Janet Sinclair, a lead proponent of the measure and member of Concerned Citizens of Franklin County, presented the committee with 1,779 signatures of people who support the ban on logging in state forests.
Sinclair said she found backing while visiting dozens of communities.
"They wonder why, when the Amazon is burning, are we cutting in Wendell State Forest? The public is on our side in this," she said.
State Sen. Jo Comerford, D-Northampton, a co-sponsor of the legislation, told the panel that the measure is a priority for her because it would increase the ability of Massachusetts forests to remove carbon from the atmosphere. State Rep. Paul Mark, D-Peru, is another co-sponsor.
Comerford began by quoting former Vice President Al Gore, who wrote recently: "So far, the best available technology for pulling carbon dioxide from the air is something called a tree."
That view had already been expressed by John Galt, of Pittsfield, who told the panel, speaking of the tree: "It's the only mechanism we have to reduce greenhouse gases."
Comerford noted that despite losing 50,000 acres of land to development from 2005 to 2013, a state report found that levels of carbon sequestration have continued to rise in Massachusetts.
The urgency of addressing climate change, Comerford said, compels policymakers to act. "Accordingly, the Commonwealth's forest management and land stewardship practices must again be updated to place additional emphasis on carbon sequestration and forest conservation," she said.
Gov. Charlie Baker joined with 16 other state leaders in 2017 as part of the United States Climate Alliance. The group has embraced greenhouse gas reductions in line with the goals of the Paris climate accord.
One objective of the 17-state group is to "increase carbon stored in forest ecosystems and reduce losses of already-stored carbon."
"I can't believe we can't find a way forward," Comerford said in an interview outside the hearing room.

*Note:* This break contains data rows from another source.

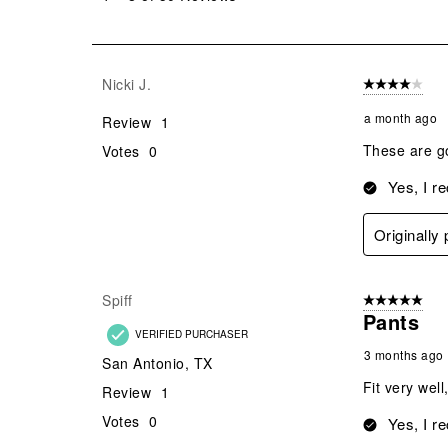
8
of
50
Reviews
Nicki J.
4 out of 5 stars
.
a month ago
Review
1
These are go
Votes
0
Yes, I r
Originally
Spiff
5 out of 5 star
Pants
VERIFIED PURCHASER
3 months ago
San Antonio, TX
Fit very well
Review
1
Votes
0
Yes, I r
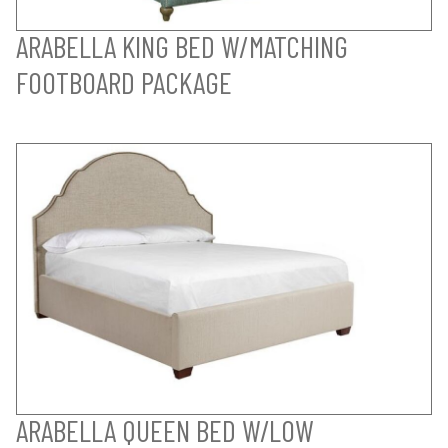
ARABELLA KING BED W/MATCHING
FOOTBOARD PACKAGE
ARABELLA QUEEN BED W/LOW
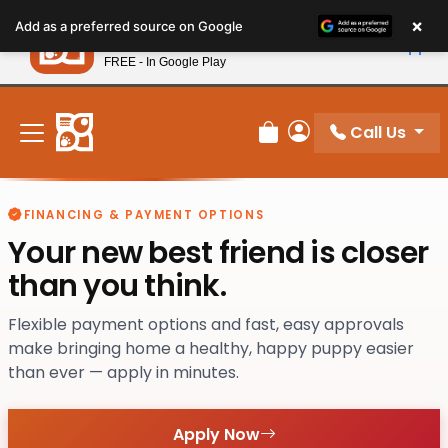
Please
×
Petland
Add as a preferred source on Google
note:
View App
Petland, Inc.
This
FREE - In Google Play
New! Subscribe and Save 10%
website
includes
an
Call Us
Review Order
My Account
accessibility
system.
FINANCING & PAYMENT OPTIONS
Your new best friend is closer
than you think.
Flexible payment options and fast, easy approvals
make bringing home a healthy, happy puppy easier
than ever — apply in minutes.
Apply Now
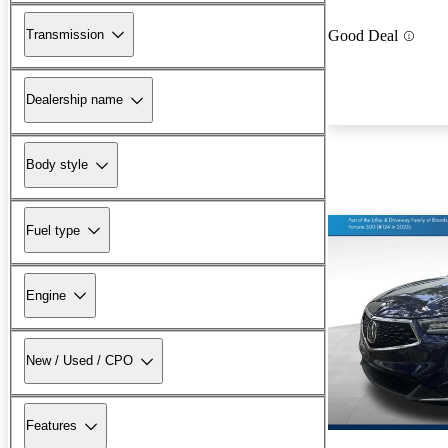
Transmission
Good Deal
Dealership name
Body style
Fuel type
Engine
New / Used / CPO
Features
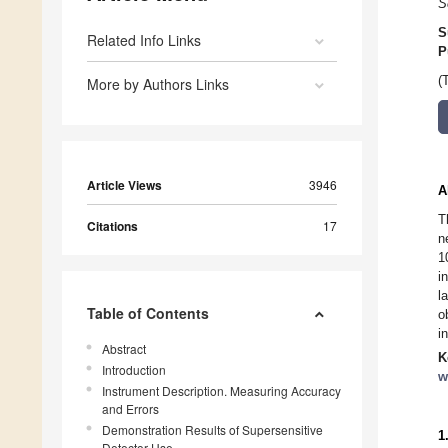
S
S
Related Info Links
P
(
More by Authors Links
Article Views
3946
A
T
Citations
17
n
1
i
l
Table of Contents
o
i
Abstract
K
Introduction
w
Instrument Description. Measuring Accuracy
and Errors
Demonstration Results of Supersensitive
1
Detector Use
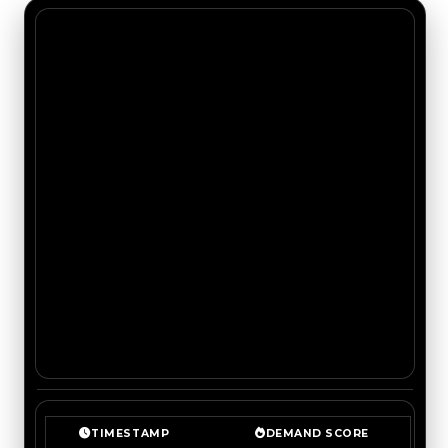
TIMESTAMP
DEMAND SCORE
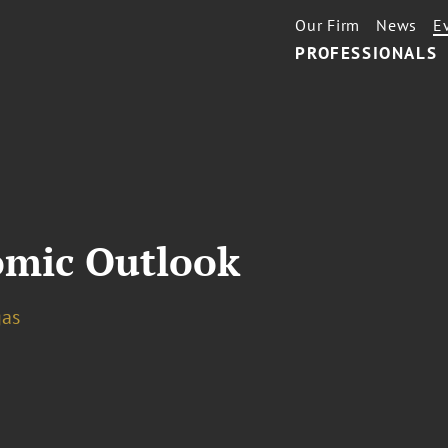
Our Firm
News
E
PROFESSIONALS
omic Outlook
gas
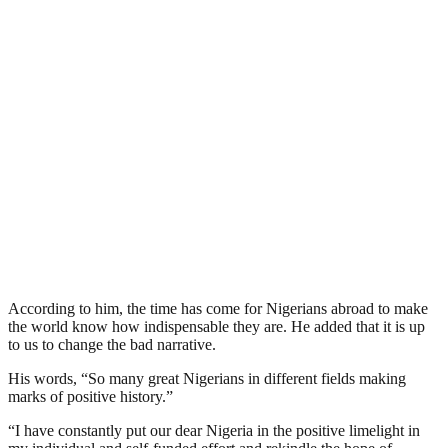
According to him, the time has come for Nigerians abroad to make
the world know how indispensable they are. He added that it is up
to us to change the bad narrative.
His words, “So many great Nigerians in different fields making
marks of positive history.”
“I have constantly put our dear Nigeria in the positive limelight in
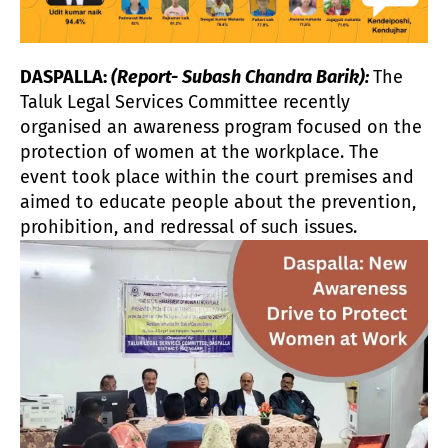
DASPALLA:
(Report- Subash Chandra Barik):
The
Taluk Legal Services Committee recently
organised an awareness program focused on the
protection of women at the workplace. The
event took place within the court premises and
aimed to educate people about the prevention,
prohibition, and redressal of such issues.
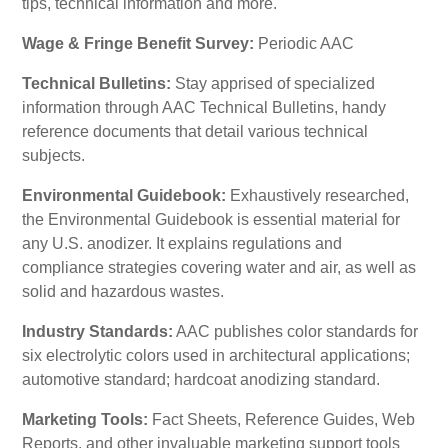
tips, technical information and more.
Wage & Fringe Benefit Survey:
Periodic AAC
Technical Bulletins:
Stay apprised of specialized
information through AAC Technical Bulletins, handy
reference documents that detail various technical
subjects.
Environmental Guidebook:
Exhaustively researched,
the Environmental Guidebook is essential material for
any U.S. anodizer. It explains regulations and
compliance strategies covering water and air, as well as
solid and hazardous wastes.
Industry Standards:
AAC publishes color standards for
six electrolytic colors used in architectural applications;
automotive standard; hardcoat anodizing standard.
Marketing Tools:
Fact Sheets, Reference Guides, Web
Reports, and other invaluable marketing support tools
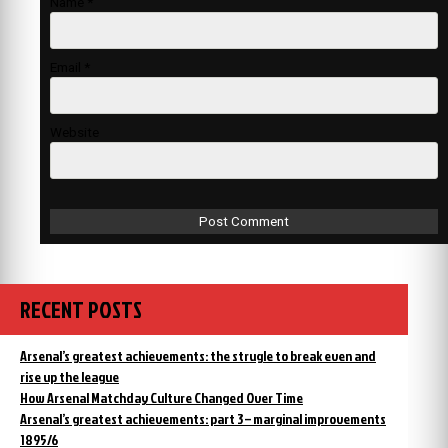
Name
*
Email
*
Website
RECENT POSTS
Arsenal’s greatest achievements: the strugle to break even and
rise up the league
How Arsenal Matchday Culture Changed Over Time
Arsenal’s greatest achievements: part 3 – marginal improvements
1895/6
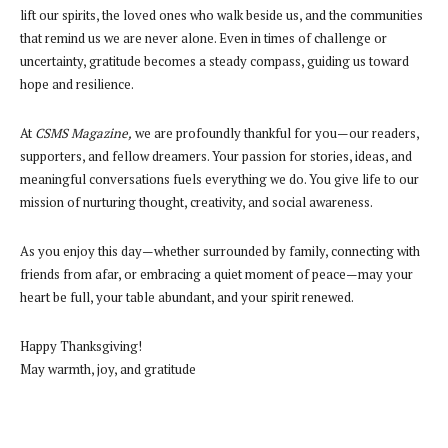
lift our spirits, the loved ones who walk beside us, and the communities
that remind us we are never alone. Even in times of challenge or
uncertainty, gratitude becomes a steady compass, guiding us toward
hope and resilience.
At
CSMS Magazine,
we are profoundly thankful for you—our readers,
supporters, and fellow dreamers. Your passion for stories, ideas, and
meaningful conversations fuels everything we do. You give life to our
mission of nurturing thought, creativity, and social awareness.
As you enjoy this day—whether surrounded by family, connecting with
friends from afar, or embracing a quiet moment of peace—may your
heart be full, your table abundant, and your spirit renewed.
Happy Thanksgiving!
May warmth, joy, and gratitude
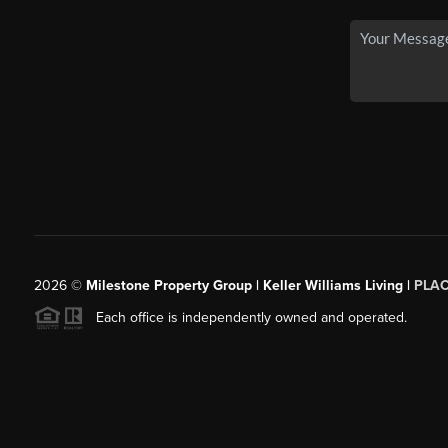
2026
©
Milestone Property Group | Keller Williams Living |
PLA
Each office is independently owned and operated.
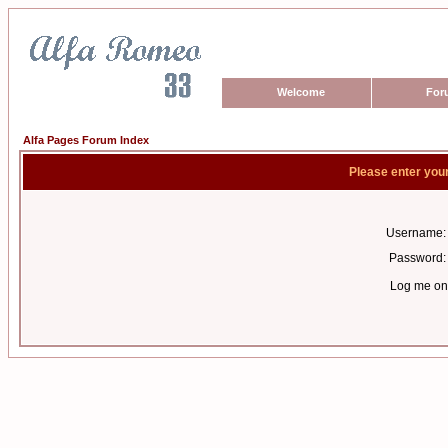
Welcome
For
Alfa Pages Forum Index
Please enter you
Username:
Password:
Log me on 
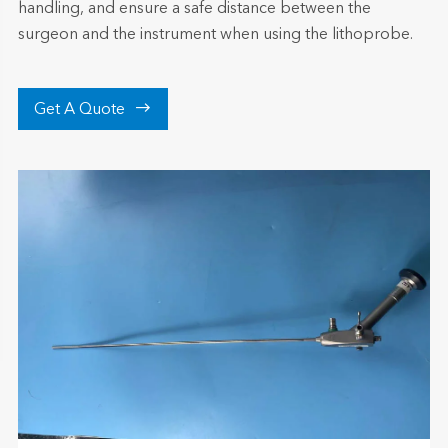
handling, and ensure a safe distance between the
surgeon and the instrument when using the lithoprobe.

Get A Quote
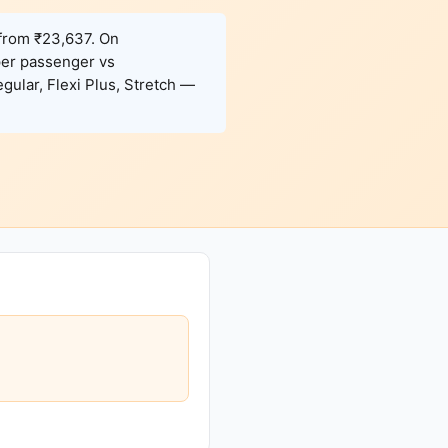
 from ₹23,637. On
per passenger vs
gular, Flexi Plus, Stretch —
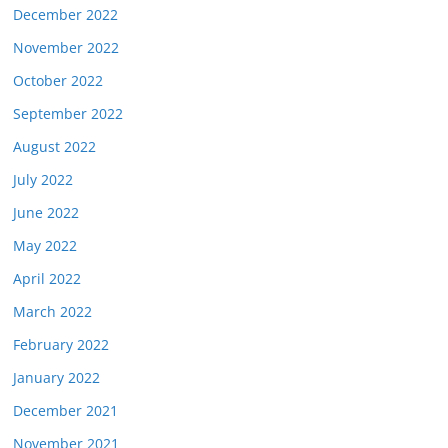
December 2022
November 2022
October 2022
September 2022
August 2022
July 2022
June 2022
May 2022
April 2022
March 2022
February 2022
January 2022
December 2021
November 2021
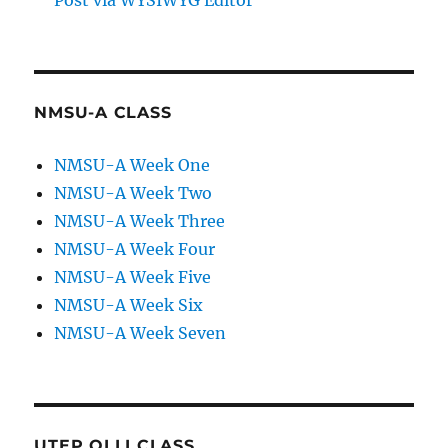
Post via WYSIWYG Editor
NMSU-A CLASS
NMSU-A Week One
NMSU-A Week Two
NMSU-A Week Three
NMSU-A Week Four
NMSU-A Week Five
NMSU-A Week Six
NMSU-A Week Seven
UTEP OLLI CLASS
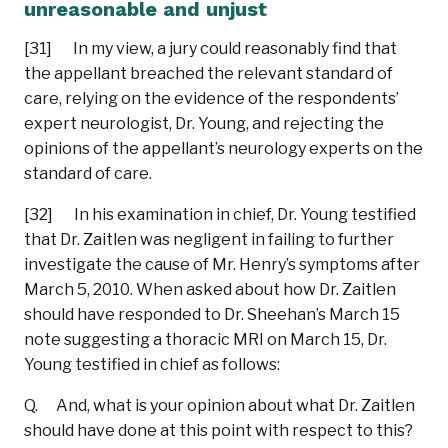
unreasonable and unjust
[31] In my view, a jury could reasonably find that
the appellant breached the relevant standard of
care, relying on the evidence of the respondents’
expert neurologist, Dr. Young, and rejecting the
opinions of the appellant’s neurology experts on the
standard of care.
[32] In his examination in chief, Dr. Young testified
that Dr. Zaitlen was negligent in failing to further
investigate the cause of Mr. Henry’s symptoms after
March 5, 2010. When asked about how Dr. Zaitlen
should have responded to Dr. Sheehan’s March 15
note suggesting a thoracic MRI on March 15, Dr.
Young testified in chief as follows:
Q. And, what is your opinion about what Dr. Zaitlen
should have done at this point with respect to this?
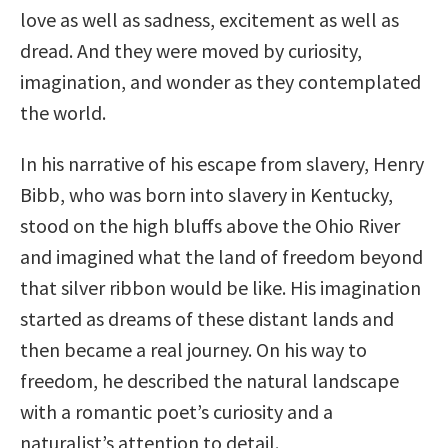
love as well as sadness, excitement as well as
dread. And they were moved by curiosity,
imagination, and wonder as they contemplated
the world.
In his narrative of his escape from slavery, Henry
Bibb, who was born into slavery in Kentucky,
stood on the high bluffs above the Ohio River
and imagined what the land of freedom beyond
that silver ribbon would be like. His imagination
started as dreams of these distant lands and
then became a real journey. On his way to
freedom, he described the natural landscape
with a romantic poet’s curiosity and a
naturalist’s attention to detail.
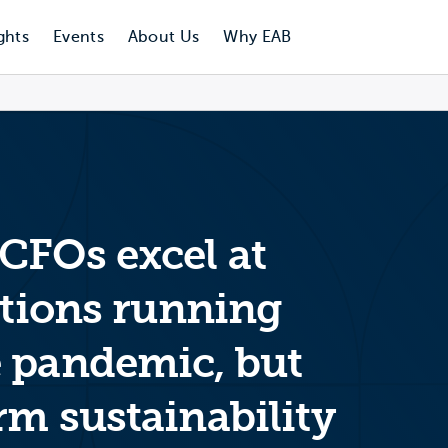
ghts
Events
About Us
Why EAB
CFOs excel at
utions running
 pandemic, but
rm sustainability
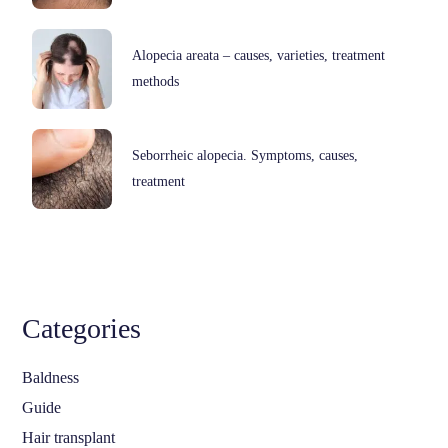
Alopecia areata – causes, varieties, treatment
methods
Seborrheic alopecia. Symptoms, causes,
treatment
Categories
Baldness
Guide
Hair transplant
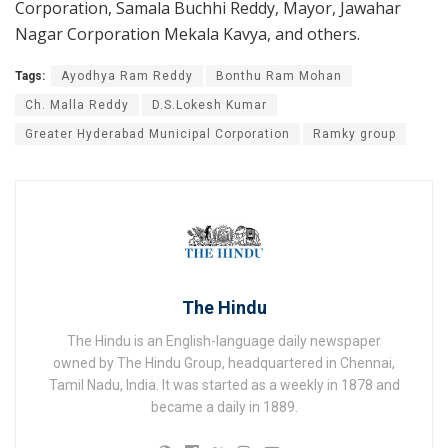
Corporation, Samala Buchhi Reddy, Mayor, Jawahar
Nagar Corporation Mekala Kavya, and others.
Tags:
Ayodhya Ram Reddy
Bonthu Ram Mohan
Ch. Malla Reddy
D.S.Lokesh Kumar
Greater Hyderabad Municipal Corporation
Ramky group
The Hindu
The Hindu is an English-language daily newspaper
owned by The Hindu Group, headquartered in Chennai,
Tamil Nadu, India. It was started as a weekly in 1878 and
became a daily in 1889.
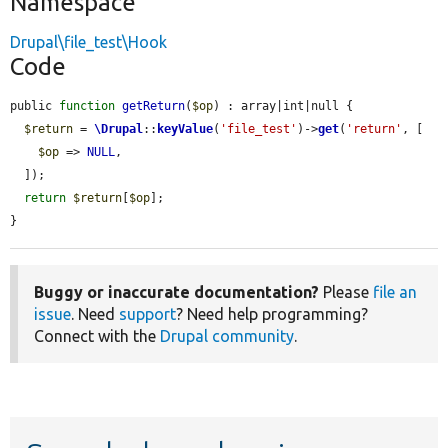
Namespace
Drupal\file_test\Hook
Code
public 
function
getReturn
(
$op
) : array|int|null {

$return
 = 
\Drupal
::
keyValue
(
'file_test'
)->
get
(
'return'
, [

$op
 => 
NULL
,

  ]);

return
$return
[
$op
];

}
Buggy or inaccurate documentation?
Please
file an
issue
. Need
support
? Need help programming?
Connect with the
Drupal community
.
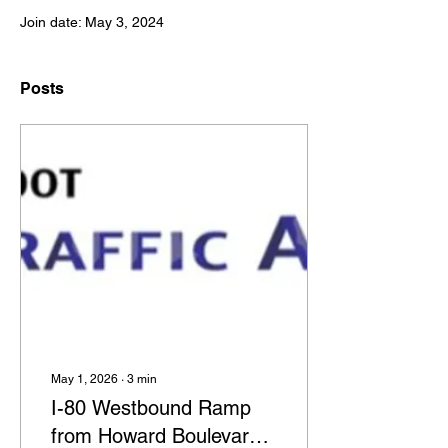
Join date: May 3, 2024
Posts
May 1, 2026
∙
3
min
I-80 Westbound Ramp
from Howard Boulevard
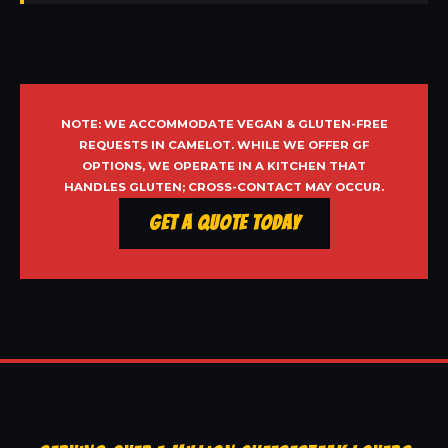
NOTE: WE ACCOMMODATE VEGAN & GLUTEN-FREE
REQUESTS IN CAMELOT. WHILE WE OFFER GF
OPTIONS, WE OPERATE IN A KITCHEN THAT
HANDLES GLUTEN; CROSS-CONTACT MAY OCCUR.
Get a Quote Today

In an interview, Egan, of the forest alliance, restated his belief that the state is "making good progress" on carbon reduction — and said forestry plays a role.
"Sustainable forestry is helping to create those conditions," he said. "We feel we're choosing the right balance."
But opponents of logging in state forests say that given what they see as a climate emergency, Whipps' bill is needed to correct an imbalance that allows carbon release through timber cutting.
Glen Ayers, of Greenfield, a student and critic of DCR logging practices, said the agency's management of timber-cutting plans needs more oversight.
Addressing the economics of logging, Susan Purser, of Becket, said her research shows that the state typically loses money on its logging operations. She calculated that a red oak tree cut in the Wendell State Forest fetched $43 for the state treasury.
"This makes no sense at all," she said. "Those trees are much more valuable for carbon storage."
Adele Franks, a public health physician, said she believes the DCR's handling of an ongoing timber sale in the Wendell State Forest raised public doubts about its operations.
"Their cutting policies are not serving us well," Franks said.
Bob Armstrong, a member of the Conway Select Board and chairman of the Climate Crisis Task Force of Franklin County, questioned why the state has been moving to increase the availability of subsidies provided by electricity ratepayers to companies that burn wood. Another bill, H. 853, seeks to end subsidies for wood heating.
"How has our state government lost its way?" he asked.
Bill Copeland, a retired pediatrician who lives in Northfield, argued that an established forest is a greater public good, both for carbon storage and for providing habitat. Publicly owned forests should be protected from "extraction," Copeland said. "Stop saying that cutting helps because we wish that it did."
"They improve the older they get," Copeland said of forests. "We must reconsider our habitual disregard for ecosystem integrity."